Me and my Neti Pot

neti.jpg

So, while all of the cool kids are at the Seattle Metroblog meetup at the Elysian tonight, enjoying locally brewed beer and pub food, I’m at home moping about the fact that the head cold that ruined my weekend still hasn’t gone away. See y’all in August, I guess.

Several months ago, I started doing yoga again on a regular basis. On the weekend, I go to one of the introductory yoga classes at the Capitol Hill Eight Limbs Yoga Center. On Tuesdays and Thursdays, I go to lunchtime flow yoga classes at the downtown Allstar Fitness. After years of weight-training, I’m finding yoga equally as challenging, but a hell of a lot more enjoyable.

Eight Limbs has a nice little boutique that sells yoga clothing and gear — pricey, but good quality stuff. The boyfriend and I had been eyeing the neti pots for some time, both repulsed and intrigued by the idea of “irrigating” our nasal passages. Two weeks ago, we finally broke down and bought one, along with a bag of additive-free salt. ($5 for a little bag — but you can use good quality sea salt and that would be a lot cheaper.)

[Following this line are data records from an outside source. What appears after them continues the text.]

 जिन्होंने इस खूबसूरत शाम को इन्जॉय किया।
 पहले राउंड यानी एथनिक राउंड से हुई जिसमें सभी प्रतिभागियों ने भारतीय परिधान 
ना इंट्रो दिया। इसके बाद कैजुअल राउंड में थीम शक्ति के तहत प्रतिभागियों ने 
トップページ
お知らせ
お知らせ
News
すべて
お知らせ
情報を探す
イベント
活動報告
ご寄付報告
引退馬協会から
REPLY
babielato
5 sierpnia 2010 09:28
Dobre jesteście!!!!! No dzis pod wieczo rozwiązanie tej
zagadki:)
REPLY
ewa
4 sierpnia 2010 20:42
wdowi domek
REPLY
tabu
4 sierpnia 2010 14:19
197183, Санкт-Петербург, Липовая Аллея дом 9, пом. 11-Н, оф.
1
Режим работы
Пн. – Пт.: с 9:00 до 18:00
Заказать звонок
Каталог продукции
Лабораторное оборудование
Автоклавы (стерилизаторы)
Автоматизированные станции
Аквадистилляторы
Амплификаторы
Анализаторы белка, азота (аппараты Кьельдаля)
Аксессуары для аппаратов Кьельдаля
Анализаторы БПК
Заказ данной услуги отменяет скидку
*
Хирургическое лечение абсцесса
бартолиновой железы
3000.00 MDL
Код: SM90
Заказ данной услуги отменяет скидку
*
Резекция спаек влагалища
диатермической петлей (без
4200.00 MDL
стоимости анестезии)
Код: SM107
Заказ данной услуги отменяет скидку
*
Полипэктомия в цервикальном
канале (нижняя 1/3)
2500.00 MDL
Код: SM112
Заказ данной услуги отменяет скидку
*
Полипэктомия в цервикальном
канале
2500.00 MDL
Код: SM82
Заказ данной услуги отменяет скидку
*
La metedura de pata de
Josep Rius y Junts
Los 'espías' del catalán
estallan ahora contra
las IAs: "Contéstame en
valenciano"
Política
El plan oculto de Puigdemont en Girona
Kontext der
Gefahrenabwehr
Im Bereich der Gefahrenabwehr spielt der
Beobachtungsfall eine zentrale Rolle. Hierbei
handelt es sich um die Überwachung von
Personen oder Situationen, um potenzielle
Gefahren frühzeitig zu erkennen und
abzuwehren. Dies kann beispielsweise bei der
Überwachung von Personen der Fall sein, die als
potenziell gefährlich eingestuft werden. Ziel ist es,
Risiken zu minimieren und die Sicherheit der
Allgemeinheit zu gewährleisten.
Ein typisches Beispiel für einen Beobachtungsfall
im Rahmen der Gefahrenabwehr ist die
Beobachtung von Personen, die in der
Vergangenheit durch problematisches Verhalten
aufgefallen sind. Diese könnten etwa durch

Neti pots are a common feature of traditional Asian medicine, but are only just starting to become familiar in the West. Basically a ceramic, plastic or metal pot with a longish spout, they allow you to pour warm saline solution into your sinuses, which helps to cleanse them of mucus, pollen, dust, pollution or whatever else you happen to have lurking up there.

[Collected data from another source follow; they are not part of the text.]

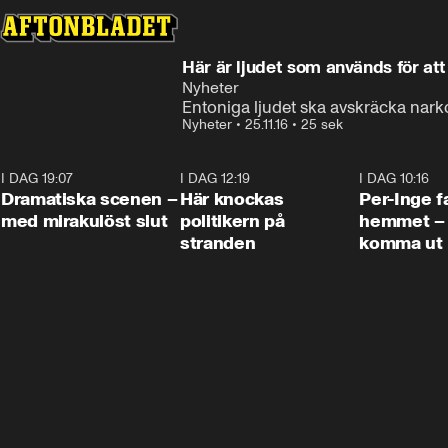
Här är ljudet som används för at
Nyheter
Entoniga ljudet ska avskräcka nar
Nyheter
•
25.11.16
•
25 sek
I DAG 19:07
0:42
I DAG 12:19
0:45
I DAG 10:16
Dramatiska scenen –
Här knockas
Per-Inge fa
med mirakulöst slut
politikern på
hemmet – 
stranden
komma ut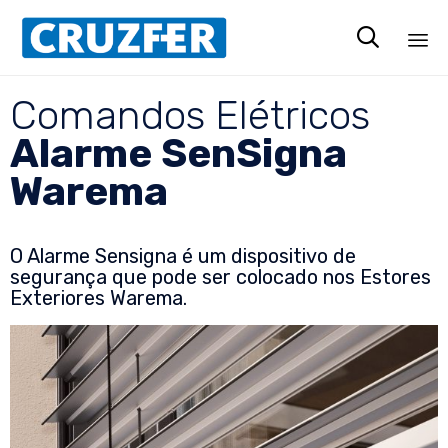

Sk
Comandos Elétricos
to
co
Alarme SenSigna
Warema
O Alarme Sensigna é um dispositivo de
segurança que pode ser colocado nos Estores
Exteriores Warema.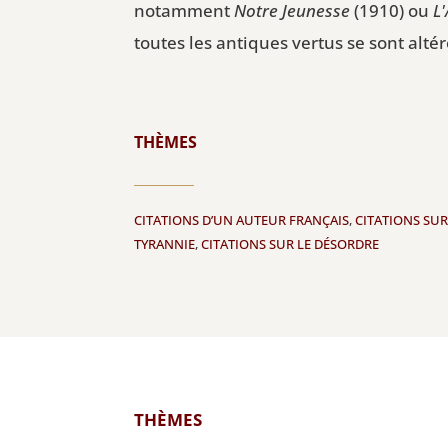
notamment
Notre Jeunesse
(1910) ou
L
toutes les antiques vertus se sont alté
THÈMES
CITATIONS D’UN AUTEUR FRANÇAIS
,
CITATIONS SUR
TYRANNIE
,
CITATIONS SUR LE DÉSORDRE
THÈMES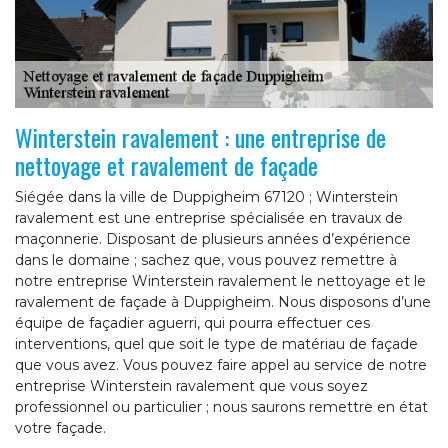
Winterstein ravalement : une entreprise de
nettoyage et ravalement de façade
Siégée dans la ville de Duppigheim 67120 ; Winterstein
ravalement est une entreprise spécialisée en travaux de
maçonnerie. Disposant de plusieurs années d’expérience
dans le domaine ; sachez que, vous pouvez remettre à
notre entreprise Winterstein ravalement le nettoyage et le
ravalement de façade à Duppigheim. Nous disposons d’une
équipe de façadier aguerri, qui pourra effectuer ces
interventions, quel que soit le type de matériau de façade
que vous avez. Vous pouvez faire appel au service de notre
entreprise Winterstein ravalement que vous soyez
professionnel ou particulier ; nous saurons remettre en état
votre façade.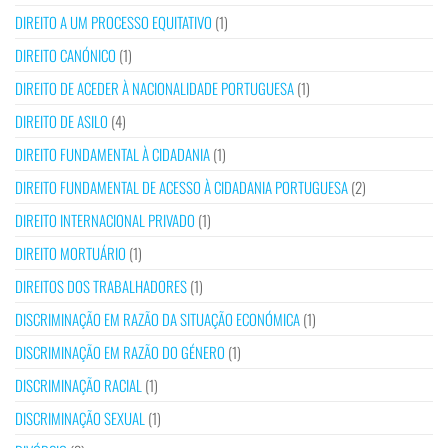
DIREITO A UM PROCESSO EQUITATIVO
(1)
DIREITO CANÓNICO
(1)
DIREITO DE ACEDER À NACIONALIDADE PORTUGUESA
(1)
DIREITO DE ASILO
(4)
DIREITO FUNDAMENTAL À CIDADANIA
(1)
DIREITO FUNDAMENTAL DE ACESSO À CIDADANIA PORTUGUESA
(2)
DIREITO INTERNACIONAL PRIVADO
(1)
DIREITO MORTUÁRIO
(1)
DIREITOS DOS TRABALHADORES
(1)
DISCRIMINAÇÃO EM RAZÃO DA SITUAÇÃO ECONÓMICA
(1)
DISCRIMINAÇÃO EM RAZÃO DO GÉNERO
(1)
DISCRIMINAÇÃO RACIAL
(1)
DISCRIMINAÇÃO SEXUAL
(1)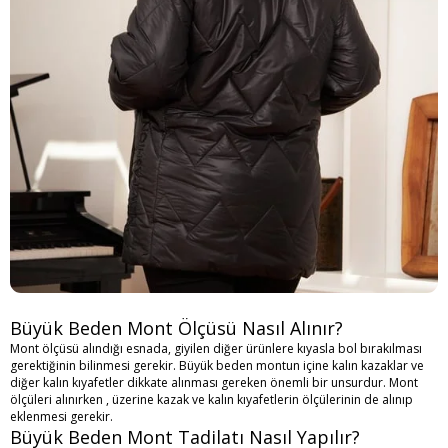
Büyük Beden Mont Ölçüsü Nasıl Alınır?
Mont ölçüsü alındığı esnada, giyilen diğer ürünlere kıyasla bol bırakılması
gerektiğinin bilinmesi gerekir. Büyük beden montun içine kalın kazaklar ve
diğer kalın kıyafetler dikkate alınması gereken önemli bir unsurdur. Mont
ölçüleri alınırken , üzerine kazak ve kalın kıyafetlerin ölçülerinin de alınıp
eklenmesi gerekir.
Büyük Beden Mont Tadilatı Nasıl Yapılır?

Using a neti pot takes some getting used to. Pouring salt water into your nose is just plain freaky the first time. While you can still breathe through your mouth, there’s an unescapable sensation of drowning. I found this slightly panic inducing, but it also brought back vivid (and mostly pleasant) childhood memories of getting a nose full of sea water in the surf of oceanside Cape Cod beaches. (A good discussion of how to use a neti pot can be found on the Brown University student health services website, under the sinusitus listing.)

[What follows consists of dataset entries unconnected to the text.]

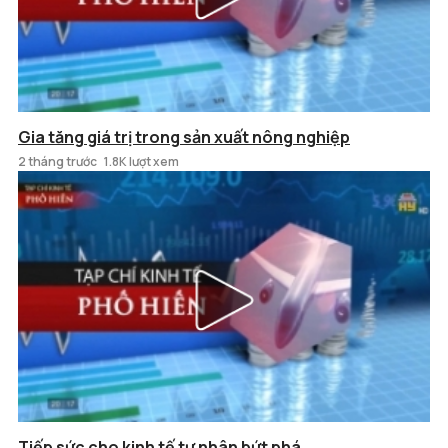
Gia tăng giá trị trong sản xuất nông nghiệp
2 tháng trước
1.8K lượt xem
Tiếp sức cho kinh tế tư nhân bứt phá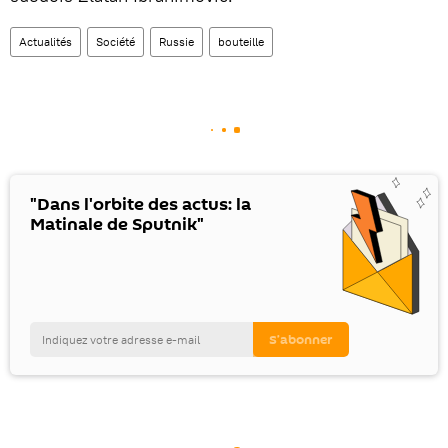
Actualités
Société
Russie
bouteille
"Dans l'orbite des actus: la
Matinale de Sputnik"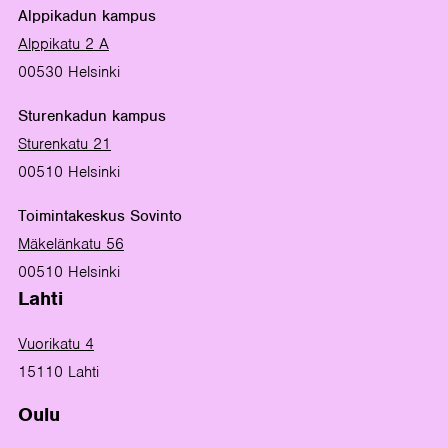
Alppikadun kampus
Alppikatu 2 A
00530 Helsinki
Sturenkadun kampus
Sturenkatu 21
00510 Helsinki
Toimintakeskus Sovinto
Mäkelänkatu 56
00510 Helsinki
Lahti
Vuorikatu 4
15110 Lahti
Oulu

When I get a head cold I often get fairly severe sinus pain. When I came down with a mild cold this past Friday, I was afraid to use the neti pot at first, fearing that it would make my sore sinuses hurt even more. But after a largely sleepless Sunday night, I finally broke down and tried it. At first, it did hurt — if your sinuses are already painful from congestion, the additional pressure of the water can be uncomfortable. But I was desperate enough to persist and gradually the discomfort subsided. Afterwards, my sinuses felt wonderfully clear and the pain had gone away — I was finally able to get some sleep.

From what I hear, neti pots are also great for allergies. A friend at work told me that regular irrigation helps to keep her sinuses comfortable during allergy season. She uses a simple glass measuring cup as her neti pot, which is a great, cheap alternative. (The pretty little ceramic neti pot that I bought at Eight Limbs cost about $18.)

7 Comments so far

  1. josh (unregistered) on July 26th, 2005 @ 9:38 pm

    We missed you at the happy hour! Hope you feel better soon.


  2. shauna (unregistered) on July 26th, 2005 @ 11:07 pm

    I’m both fascinated and horrified that you were pouring warm water in your sinuses instead of joining us at the Elysian.

    I’m pretty sure you had the more visceral experience, though.

    Feel better!


  3. naiah (unregistered) on July 26th, 2005 @ 11:18 pm

    It would have been great to get to meet you tonight, but there’s next month. I hope you feel better soon!


  4. Kelly Hills (unregistered) on July 26th, 2005 @ 11:47 pm

    You were missed! :)


  5. skye (unregistered) on July 27th, 2005 @ 7:46 pm

    You know, just reading this makes me feel like I’m drowning. I hope I never get that desperate.


  6. Janet Bruner (unregistered) on November 23rd, 2005 @ 6:35 am

    How can I know if the sea salt I have is OK to irrigate my nasal passages and sinuses? I have
    (food grade) sea salt. Would it be OK to use it?
    Thanks for any help.

    Janet


  7. Cat Nilan (unregistered) on November 23rd, 2005 @ 6:46 am

    From the Brown University website (see above for link):

    “First, it is important not to use common table salt to irrigate the nose on a regular basis, because it contains certain chemicals such as iodine and ‘anti-clumping’ additives that can be harmful if used frequently. You can use Kosher salt (found in most groceries right along with the table salt) or sea salt found in health food stores.”

    We started out using the fancy salt from the yoga boutique but quickly moved to plain old sea salt (purchased from Trader Joe’s). It works fine. I think the main thing is to not use standard table salt.